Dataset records
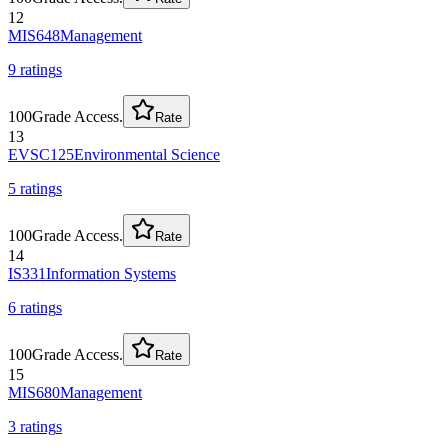
12
MIS648
Management
9
rating
s
100
Grade Access.
Rate
13
EVSC125
Environmental Science
5
rating
s
100
Grade Access.
Rate
14
IS331
Information Systems
6
rating
s
100
Grade Access.
Rate
15
MIS680
Management
3
rating
s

EXERCISE AIM » Take each line from the records and copy it unchanged, leaving images out.

EXERCISE SOLUTION »
12
MIS648
Management
9
rating
s
100
Grade Access.
Rate
13
EVSC125
Environmental Science
5
rating
s
100
Grade Access.
Rate
14
IS331
Information Systems
6
rating
s
100
Grade Access.
Rate
15
MIS680
Management
3
rating
s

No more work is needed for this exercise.